On Fri, Feb 11, 2022 at 05:40:30PM +0530, Chandan Babu R wrote:
> On 07 Feb 2022 at 22:41, Darrick J. Wong wrote:
> > On Mon, Feb 07, 2022 at 10:25:19AM +0530, Chandan Babu R wrote:
> >> On 02 Feb 2022 at 01:31, Darrick J. Wong wrote:
> >> > On Fri, Jan 21, 2022 at 10:48:54AM +0530, Chandan Babu R wrote:
> >> >> This commit upgrades inodes to use 64-bit extent counters when they are read
> >> >> from disk. Inodes are upgraded only when the filesystem instance has
> >> >> XFS_SB_FEAT_INCOMPAT_NREXT64 incompat flag set.
> >> >> 
> >> >> Signed-off-by: Chandan Babu R <chandan.babu@xxxxxxxxxx>
> >> >> ---
> >> >>  fs/xfs/libxfs/xfs_inode_buf.c | 6 ++++++
> >> >>  1 file changed, 6 insertions(+)
> >> >> 
> >> >> diff --git a/fs/xfs/libxfs/xfs_inode_buf.c b/fs/xfs/libxfs/xfs_inode_buf.c
> >> >> index 2200526bcee0..767189c7c887 100644
> >> >> --- a/fs/xfs/libxfs/xfs_inode_buf.c
> >> >> +++ b/fs/xfs/libxfs/xfs_inode_buf.c
> >> >> @@ -253,6 +253,12 @@ xfs_inode_from_disk(
> >> >>  	}
> >> >>  	if (xfs_is_reflink_inode(ip))
> >> >>  		xfs_ifork_init_cow(ip);
> >> >> +
> >> >> +	if ((from->di_version == 3) &&
> >> >> +	     xfs_has_nrext64(ip->i_mount) &&
> >> >> +	     !xfs_dinode_has_nrext64(from))

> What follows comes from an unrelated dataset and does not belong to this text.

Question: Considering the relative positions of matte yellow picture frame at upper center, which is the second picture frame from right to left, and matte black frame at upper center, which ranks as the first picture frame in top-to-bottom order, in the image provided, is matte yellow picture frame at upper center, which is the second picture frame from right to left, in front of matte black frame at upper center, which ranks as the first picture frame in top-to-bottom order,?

> >> >> +		ip->i_diflags2 |= XFS_DIFLAG2_NREXT64;
> >> >
> >> > Hmm.  Last time around I asked about the oddness of updating the inode
> >> > feature flags outside of a transaction, and then never responded. :(
> >> > So to quote you from last time:
> >> >
> >> >> The following is the thought process behind upgrading an inode to
> >> >> XFS_DIFLAG2_NREXT64 when it is read from the disk,
> >> >>
> >> >> 1. With support for dynamic upgrade, The extent count limits of an
> >> >> inode needs to be determined by checking flags present within the
> >> >> inode i.e.  we need to satisfy self-describing metadata property. This
> >> >> helps tools like xfs_repair and scrub to verify inode's extent count
> >> >> limits without having to refer to other metadata objects (e.g.
> >> >> superblock feature flags).
> >> >
> >> > I think this makes an even /stronger/ argument for why this update
> >> > needs to be transactional.
> >> >
> >> >> 2. Upgrade when performed inside xfs_trans_log_inode() may cause
> >> >> xfs_iext_count_may_overflow() to return -EFBIG when the inode's
> >> >> data/attr extent count is already close to 2^31/2^15 respectively.
> >> >> Hence none of the file operations will be able to add new extents to a
> >> >> file.
> >> >
> >> > Aha, there's the reason why!  You're right, xfs_iext_count_may_overflow
> >> > will abort the operation due to !NREXT64 before we even get a chance to
> >> > log the inode.
> >> >
> >> > I observe, however, that any time we call that function, we also have a
> >> > transaction allocated and we hold the ILOCK on the inode being tested.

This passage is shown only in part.